Citizens United, Corporate Personhood and the Constitution
by David H. Gans, Director of the Human Rights, Civil Rights, and Citizenship Program, Constitutional Accountability Center. This piece is cross-posted at ACSblog, and opens an ACSblog debate on the constitutional rights of corporations between Mr. Gans and Michael S. Greve of the American Enterprise Institute. Mr. Greve’s post is scheduled to appear on ACSblog tomorrow.
Citizens United v. FEC raises fundamental questions about our Constitution, and our democracy. It is with good reason that the Court’s failure to decide the case to date has received more press than most actual Supreme Court decisions receive. Citizens United argues that corporations have the same constitutional rights as the American people do to spend money on elections, and that the government may not limit corporate spending on elections. If the Court agrees, our democracy will suffer for it. Obama’s 2008 fundraising records could easily have been dwarfed by a single mega-corporation willing to divert a tiny fraction of its profits to the election of its preferred candidate.
If the Justices decide the case based on the Constitution’s text and history, Citizens United’s sweeping claim would certainly be rejected. In CAC’s forthcoming report, “A Capitalist Joker”: Corporations, Corporate Personhood, and the Constitution” (released as a discussion draft in December and available here), we show that, from the very beginnings of our Nation, the constitutional protections available to living persons and corporations have been fundamentally different. While James Madison wrote the Bill of Rights to protect the “great rights of mankind,” corporations did not have any right to exist, let alone the same fundamental rights as “We the People.” From the founding on, as Chief Justice Marshall explained, corporations were “artificial being[s], invisible, intangible, and existing only in the contemplation of law” and “possess[ing] only those properties which the charter of creation confer. . . . ” To be sure, corporations received a host of special privileges that enabled them to succeed in business and some limited constitutional protection for their property rights, but these corporate attributes subjected them to greater government regulation, not less.
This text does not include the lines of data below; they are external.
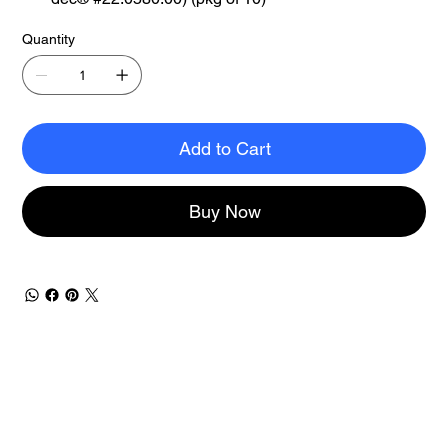
Quantity
Add to Cart
Buy Now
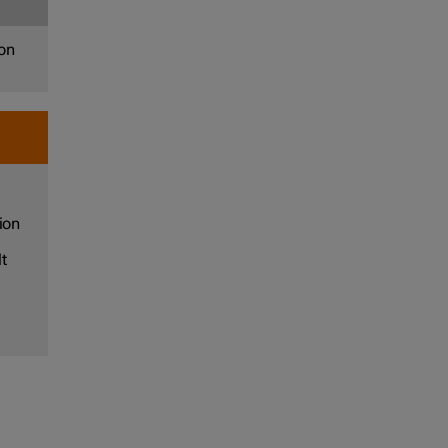
 on
ion
t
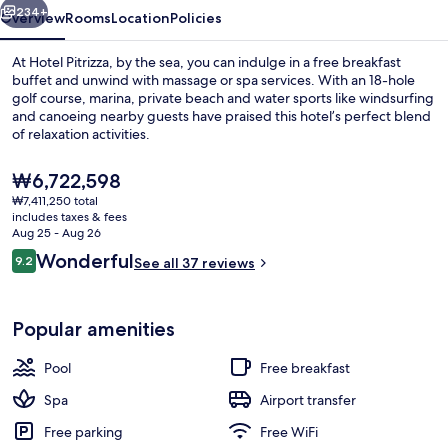
234+
Overview
Rooms
Location
Policies
At Hotel Pitrizza, by the sea, you can indulge in a free breakfast
buffet and unwind with massage or spa services. With an 18-hole
golf course, marina, private beach and water sports like windsurfing
and canoeing nearby guests have praised this hotel’s perfect blend
of relaxation activities.
The
₩6,722,598
current
₩7,411,250 total
price
includes taxes & fees
Bar (on property)
is
Aug 25 - Aug 26
₩6,722,598
Reviews
Wonderful
9.2
See all 37 reviews
9.2 out of 10
Popular amenities
Pool
Free breakfast
Spa
Airport transfer
Free parking
Free WiFi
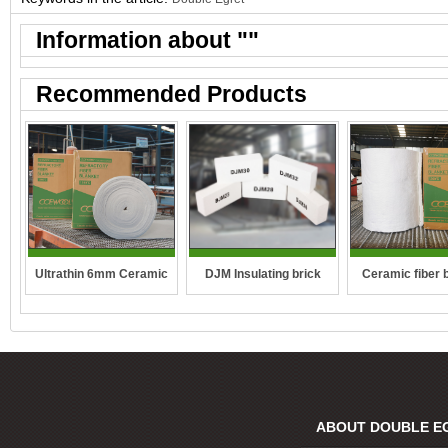
Information about "
"
Recommended Products
DJM Insulating brick
Ultrathin 6mm Ceramic
Ceramic fiber 
fibre blanket
ABOUT DOUBLE E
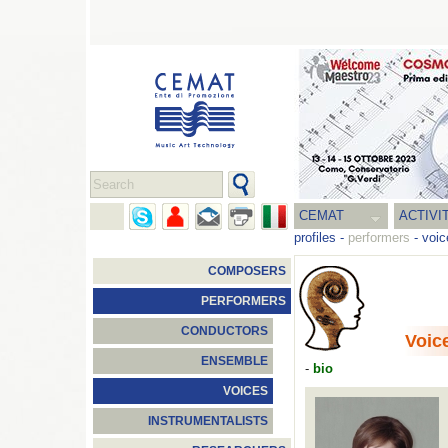
CEMAT
ACTIVI
profiles
-
performers
-
voic
COMPOSERS
PERFORMERS
CONDUCTORS
Voic
ENSEMBLE
-
bio
VOICES
INSTRUMENTALISTS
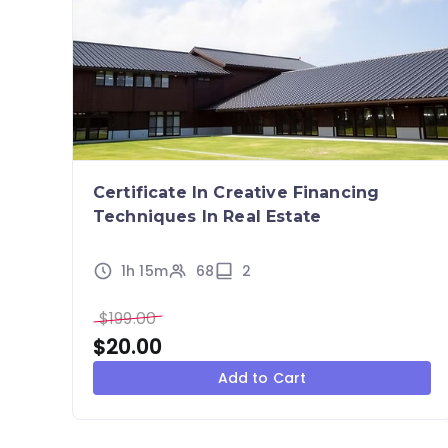
Certificate In Creative Financing
Techniques In Real Estate
1h 15m
68
2
$
199.00
$
20.00
Add to Cart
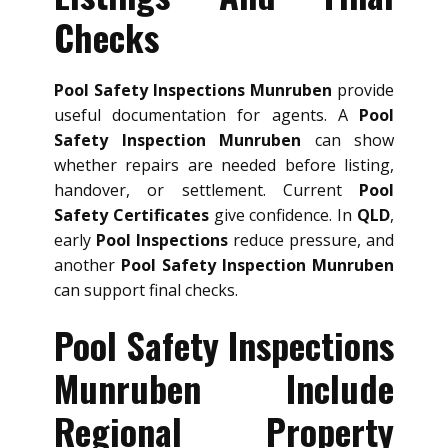
Checks
Pool Safety Inspections Munruben
provide
useful documentation for agents. A
Pool
Safety Inspection Munruben
can show
whether repairs are needed before listing,
handover, or settlement. Current
Pool
Safety Certificates
give confidence. In
QLD
,
early
Pool Inspections
reduce pressure, and
another
Pool Safety Inspection Munruben
can support final checks.
Pool Safety Inspections
Munruben Include
Regional Property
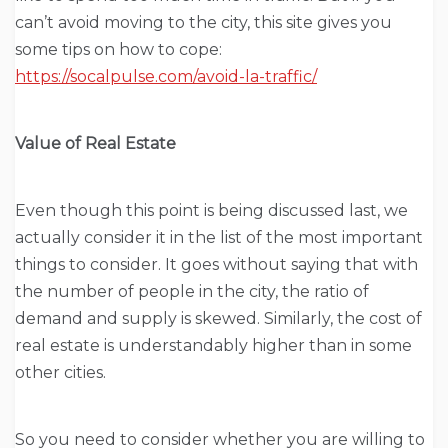
can’t avoid moving to the city, this site gives you
some tips on how to cope:
https://socalpulse.com/avoid-la-traffic/
Value of Real Estate
Even though this point is being discussed last, we
actually consider it in the list of the most important
things to consider. It goes without saying that with
the number of people in the city, the ratio of
demand and supply is skewed. Similarly, the cost of
real estate is understandably higher than in some
other cities.
So you need to consider whether you are willing to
The distinctions between citizens and corporations are most pronounced when it comes to elections. The Constitution protects the rights of citizens to vote through constitutional amendments that no one could reasonably read to protect corporations, and prevention of improper corporate influence over the electoral process has been a pillar of our democracy as far back as 1833, when President Andrew Jackson castigated the Bank of the United States for its political spending on elections. In 1907, Congress enacted the Tillman Act and wrote into federal law a sharp distinction between the campaign finance laws applicable to living persons and those applicable to corporations, with the latter strictly regulated to prevent corruption of the electoral process. That sharp distinction has been there ever since, repeatedly reaffirmed by Congress and upheld by the courts.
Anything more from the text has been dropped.